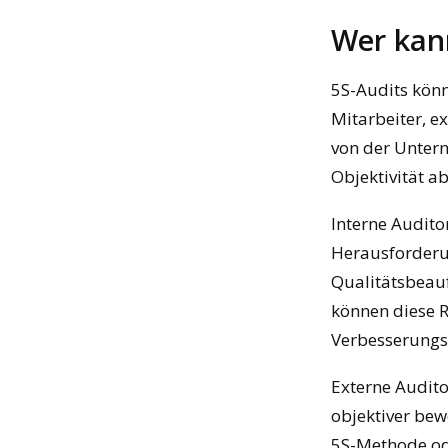
Wer kan
5S-Audits kön
Mitarbeiter, e
von der Unter
Objektivität ab
Interne Audito
Herausforderu
Qualitätsbeauf
können diese R
Verbesserungs
Externe Audito
objektiver bew
5S-Methode ode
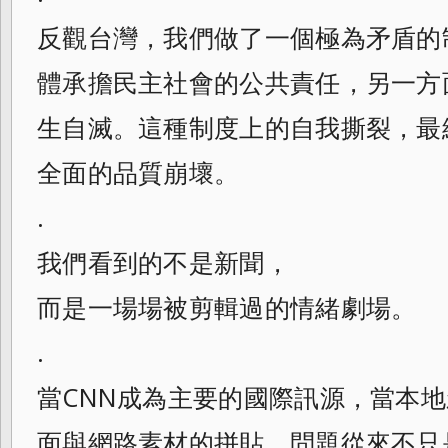
反觀台灣，我們做了一個極為矛盾的
體承擔民主社會的公共責任，另一方
生自滅。這種制度上的自我撕裂，最
全面的品質崩壞。
.
我們看到的不是新聞，
而是一場場被剪輯過的情緒劇場。
.
當CNN成為主要的國際訊源，當本
面與網路素材的拼貼，問題從來不只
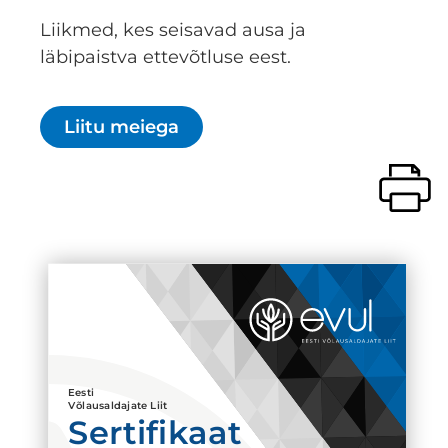
Liikmed, kes seisavad ausa ja
läbipaistva ettevõtluse eest.
Liitu meiega
Eesti
Võlausaldajate Liit
Sertifikaat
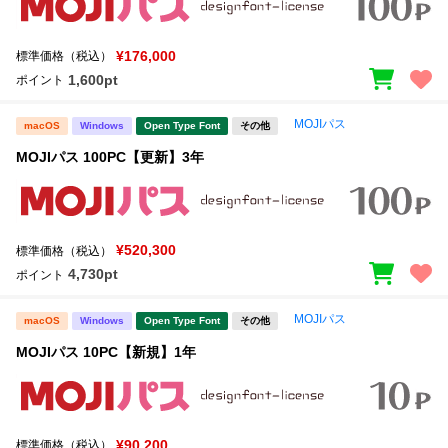
¥176,000
標準価格（税込）
1,600pt
ポイント
MOJIパス
macOS
Windows
Open Type Font
その他
MOJIパス 100PC【更新】3年
¥520,300
標準価格（税込）
4,730pt
ポイント
MOJIパス
macOS
Windows
Open Type Font
その他
MOJIパス 10PC【新規】1年
¥90,200
標準価格（税込）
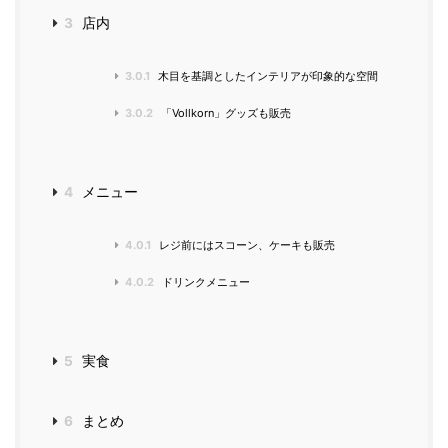
3
店内
3.0.1
木目を基調としたインテリアが印象的な空間
3.0.2
「Vollkorn」グッズも販売
4
メニュー
4.0.1
レジ前にはスコーン、ケーキも販売
4.0.2
ドリンクメニュー
5
実食
6
まとめ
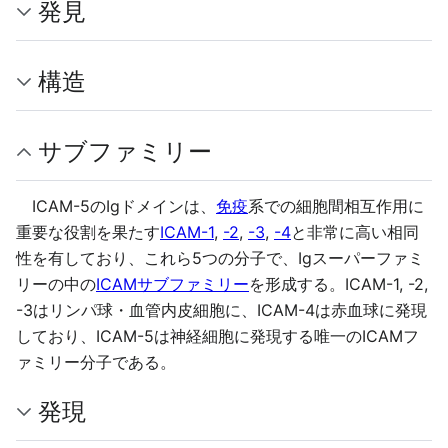
発見
構造
サブファミリー
ICAM-5のIgドメインは、
免疫
系での細胞間相互作用に
重要な役割を果たす
ICAM-1
,
-2
,
-3
,
-4
と非常に高い相同
性を有しており、これら5つの分子で、Igスーパーファミ
リーの中の
ICAMサブファミリー
を形成する。ICAM-1, -2,
-3はリンパ球・血管内皮細胞に、ICAM-4は赤血球に発現
しており、ICAM-5は神経細胞に発現する唯一のICAMフ
ァミリー分子である。
発現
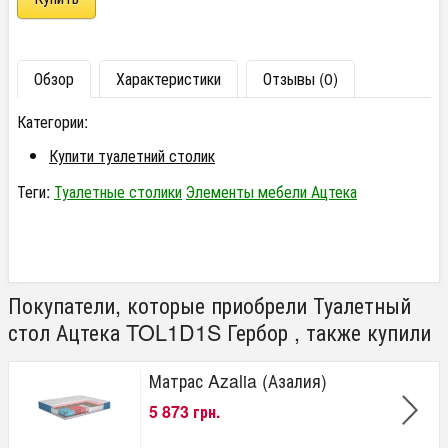
Обзор
Характеристики
Отзывы (0)
Категории:
Купити туалетний столик
Теги:
Туалетные столики
Элементы мебели Ацтека
Покупатели, которые приобрели Туалетный
стол Ацтека TOL1D1S Гербор , также купили
Матрас Azalia (Азалия)
5 873 грн.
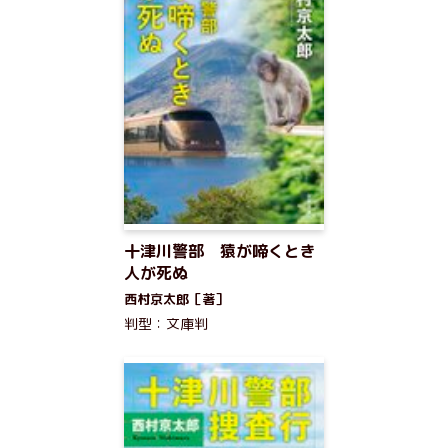
十津川警部 猿が啼くとき
人が死ぬ
西村京太郎［著］
判型：文庫判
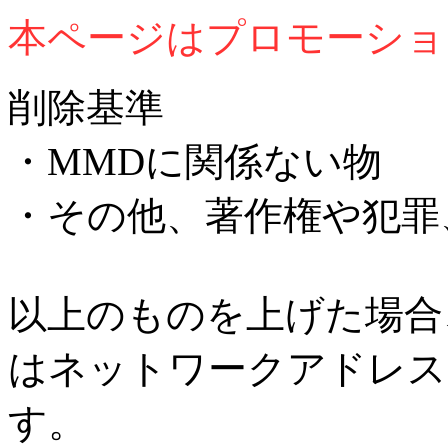
本ページはプロモーショ
削除基準
・MMDに関係ない物
・その他、著作権や犯罪
以上のものを上げた場合
はネットワークアドレス
す。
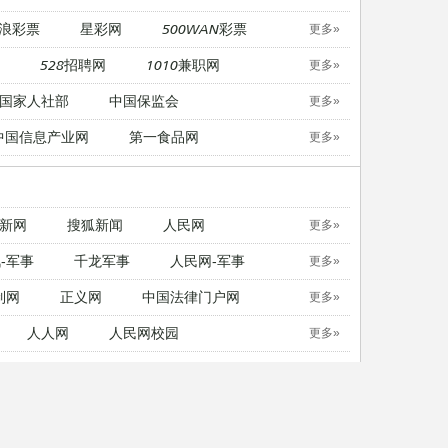
浪彩票
星彩网
500WAN彩票
更多»
528招聘网
1010兼职网
更多»
国家人社部
中国保监会
更多»
中国信息产业网
第一食品网
更多»
新网
搜狐新闻
人民网
更多»
-军事
千龙军事
人民网-军事
更多»
制网
正义网
中国法律门户网
更多»
人人网
人民网校园
更多»
中国日报英文版
21英语
更多»
无忧考网
考试吧
东方考试
更多»
无忧考网
考试吧
东方考试
更多»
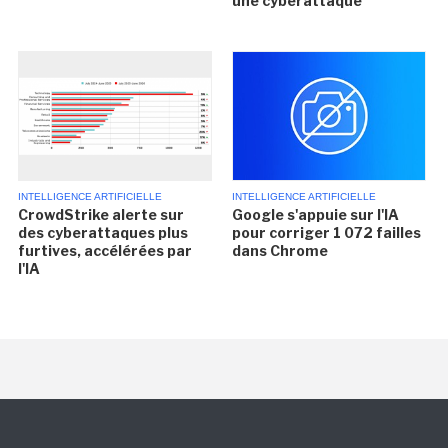
une cyberattaque
INTELLIGENCE ARTIFICIELLE
INTELLIGENCE ARTIFICIELLE
CrowdStrike alerte sur
Google s'appuie sur l'IA
des cyberattaques plus
pour corriger 1 072 failles
furtives, accélérées par
dans Chrome
l'IA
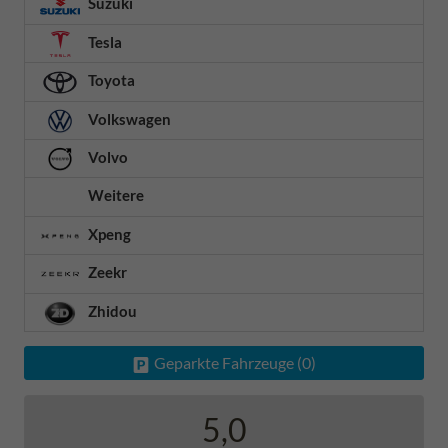
Suzuki
Tesla
Toyota
Volkswagen
Volvo
Weitere
Xpeng
Zeekr
Zhidou
Geparkte Fahrzeuge (
0
)
5,0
_ _ _ _ _
▶ _What you have to do_
When a line of the material holds the string "Ацтека", copy that line.

▶ _Final answer_
Элементы мебели Ацтека
стол Ацтека TOL1D1S Гербор , также купили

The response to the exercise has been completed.